Ten years after the then US President set a target of ten years for developing an AIDS vaccine, it still remains a distant dream.
"We have learned in that period of time how formidable an adversary HIV is," says immunologist Wayne Koff, senior vice president for research and development at the International AIDS Vaccine Initiative (IAVI).
Global spending for HIV vaccine research increased from $186 million in 1997 to $759 million in 2005, according to the Joint United Nations Program on HIV/AIDS. The IAVI helped move the field forward by establishing research consortia so investigators can more easily coordinate and exchange information. The group partnered with governments and vaccine makers to conduct trials outside of the U.S., which now account for nearly half of the 30-plus trials currently underway. The NIH formed its own HIV vaccine trial network in 2000 to oversee clinical research sites in the U.S., Africa, Asia, the Caribbean and South America.
Vaccines work by exposing the body to the disease-causing agent or a fragment of it, which primes the immune system to produce a flood of antibodies that stick to the infecting organism and block it from entering cells.
HIV infects so-called helper T cells, which regulate the immune response, and slowly destroys them. Researchers rapidly identified the molecule that grants HIV entry into those cells—a surface protein called gp120, which inserts itself into CD4 receptor molecules on the helper cells.
Early tests of a gp120 vaccine looked promising, but optimism faded by the early 1990s as researchers learned the vaccine only worked against strains of HIV that had adapted to conditions in the laboratory.
Currently three clinical trials are underway to test the effectiveness of coaxing the immune system's disease-killing T cells into attacking the virus more aggressively.
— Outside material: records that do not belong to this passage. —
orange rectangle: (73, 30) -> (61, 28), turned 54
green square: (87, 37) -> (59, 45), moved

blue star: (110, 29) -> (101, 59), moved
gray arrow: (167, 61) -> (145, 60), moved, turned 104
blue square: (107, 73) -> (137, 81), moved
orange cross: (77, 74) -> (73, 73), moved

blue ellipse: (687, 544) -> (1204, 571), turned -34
In this week's New England Journal of Medicine Anthony Fauci, director of the National Institute of Allergy and Infectious Diseases, discusses prospects for an AIDS vaccine. He says while the ultimate goal is prevention, much like that for polio, smallpox and measles, combating the AIDS virus requires a non-traditional strategy in which a vaccine may not totally block infection, but could lower the level of virus and slow down transmission.
Fauci says these interim vaccines would work in tandem with the two-dozen or so antiviral therapies currently available.
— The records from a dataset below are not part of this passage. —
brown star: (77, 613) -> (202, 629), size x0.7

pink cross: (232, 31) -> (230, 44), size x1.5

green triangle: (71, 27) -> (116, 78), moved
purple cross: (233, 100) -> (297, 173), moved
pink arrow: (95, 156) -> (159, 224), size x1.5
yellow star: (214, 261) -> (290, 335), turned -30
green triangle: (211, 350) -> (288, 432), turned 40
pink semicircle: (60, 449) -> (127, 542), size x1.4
The hope is that an effective human T-cell vaccine could substantially improve the quality of life for people who contract the virus after immunisation by postponing the day when they develop HIV and Aids and have to begin treatment with a daily cocktail of drugs.
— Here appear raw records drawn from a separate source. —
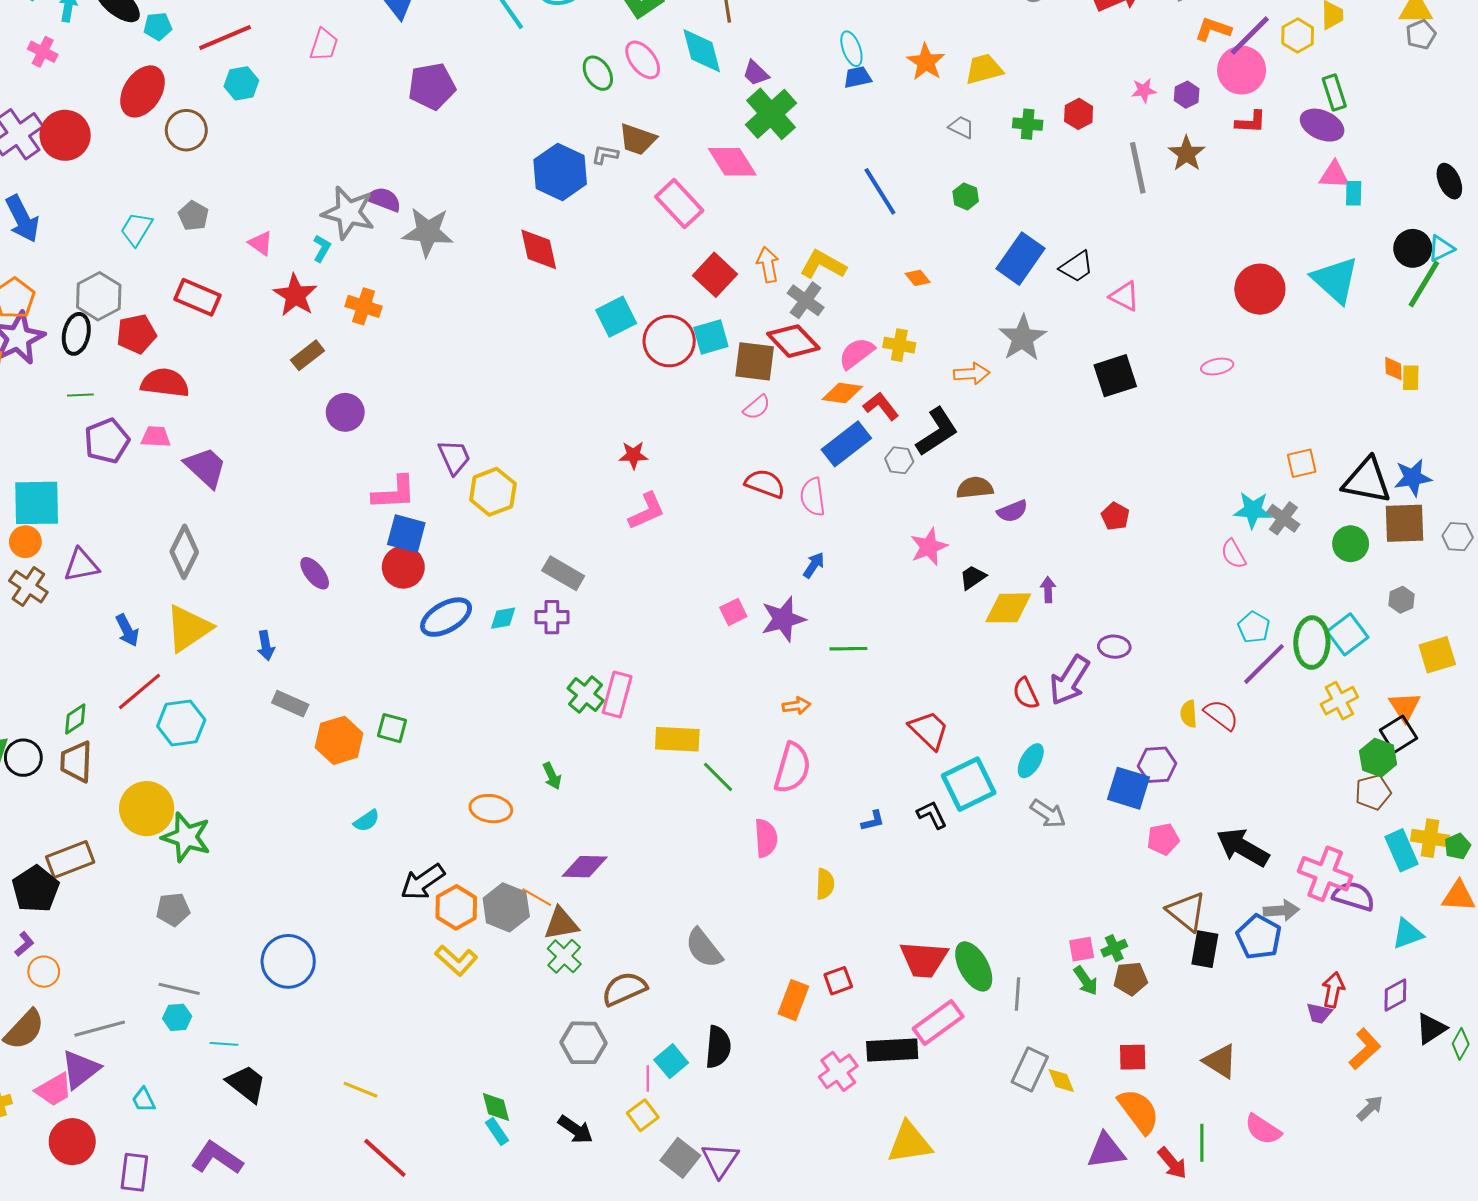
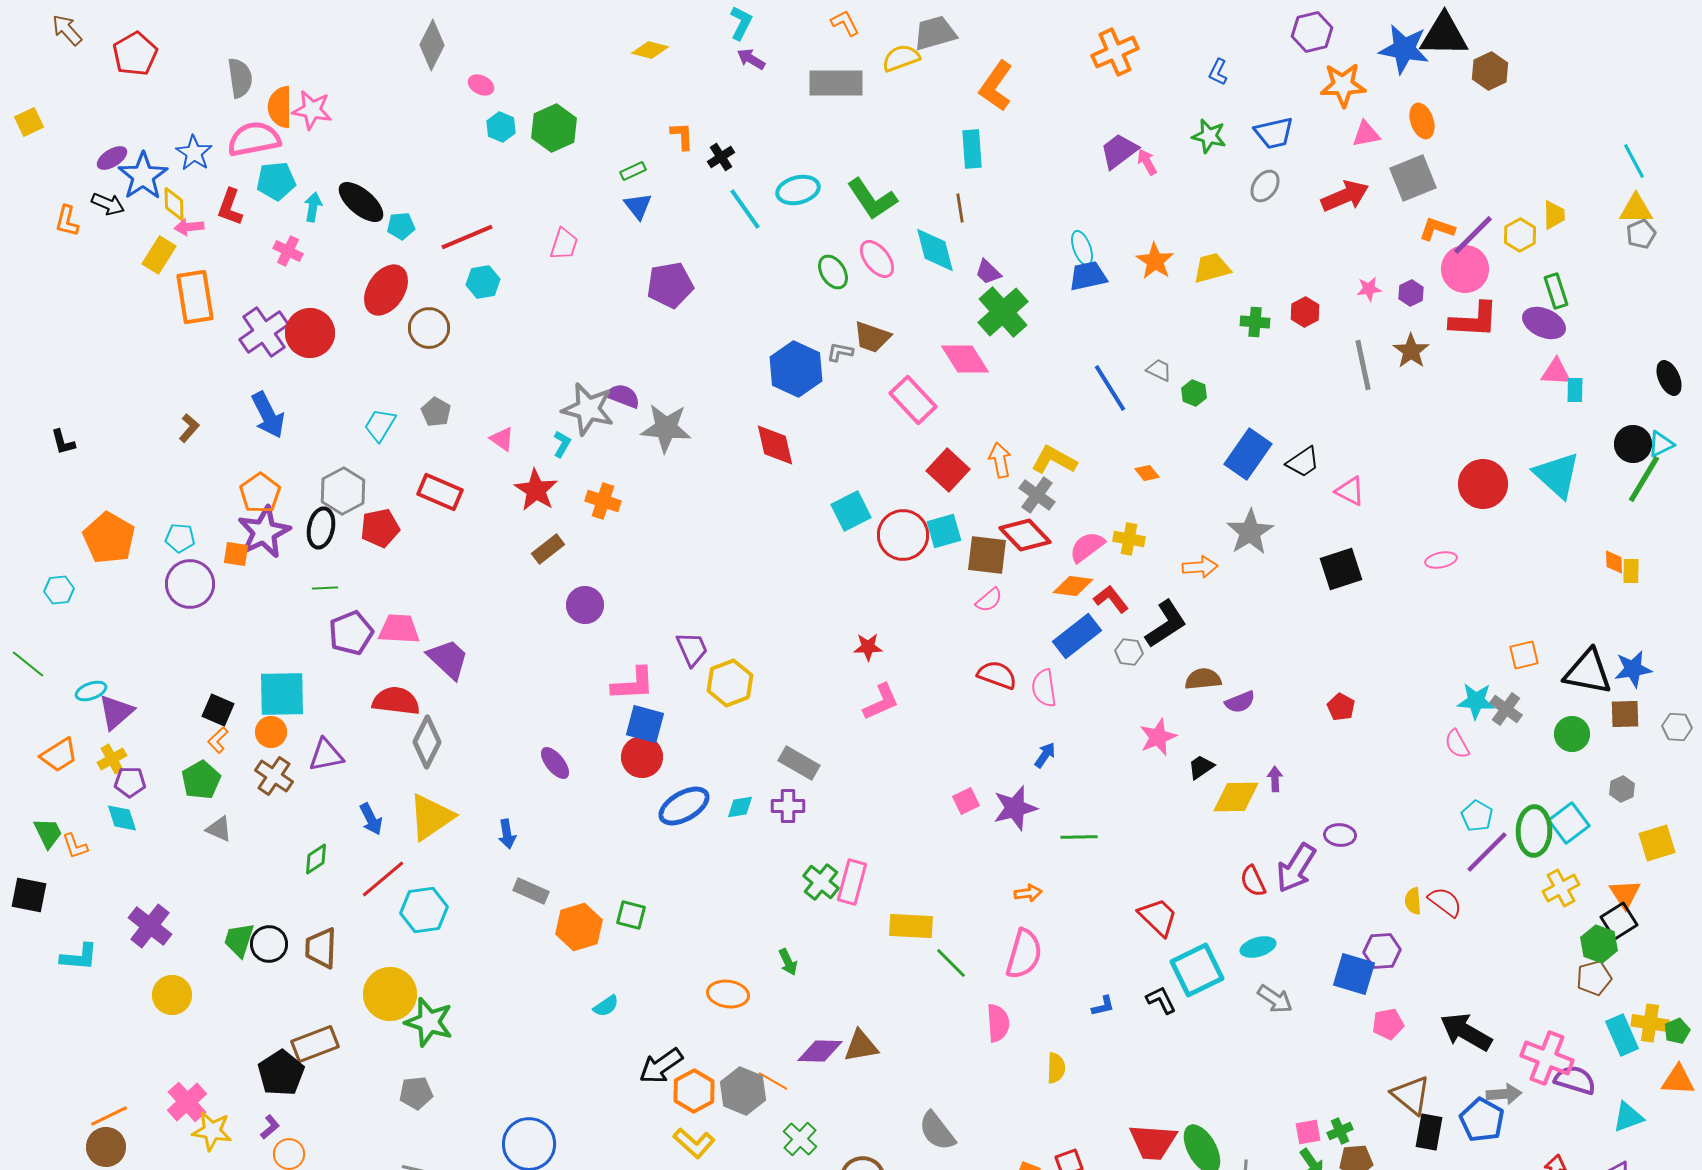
blue trapezoid: (858, 77) -> (1088, 276), size x1.4
red L-shape: (1251, 122) -> (1474, 320), size x1.6
gray trapezoid: (961, 127) -> (1159, 370), moved
red semicircle: (165, 383) -> (396, 701), moved
pink trapezoid: (156, 437) -> (399, 629), size x1.4
brown square: (1405, 523) -> (1625, 714), size x0.7
green diamond: (75, 719) -> (316, 859), moved
cyan ellipse: (1031, 761) -> (1258, 947), turned 44
brown triangle: (561, 924) -> (861, 1046), moved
Anthony Fauci says the success of the disease-modifying vaccines could be a major advance in the development of an AIDS vaccine. About 40 million people are HIV-positive and another 11 000 people contract the virus every day, most of them in the world's poorest nations.
The ability of HIV to mutate rapidly remains one of the biggest obstacles to a successful vaccine. The DNA sequences of HIV particles in a single person can be as diverse as those of all the influenza viruses in the world. A vaccine that produces an immune response against one HIV sequence may have no effect on other strains.
Various attempts are made, like the current trials, but each with its own problems. Experts concede that a fully effective AIDS vaccine is a long way off. "There are people who will tell you we will never have a vaccine—I can't say those people are wrong," says infectious disease specialist Scott Hammer of Columbia University.
But "you shouldn't be in this business if you don't have some degree of optimism based on the science. The world needs an AIDS vaccine. To give up now is selling the science short."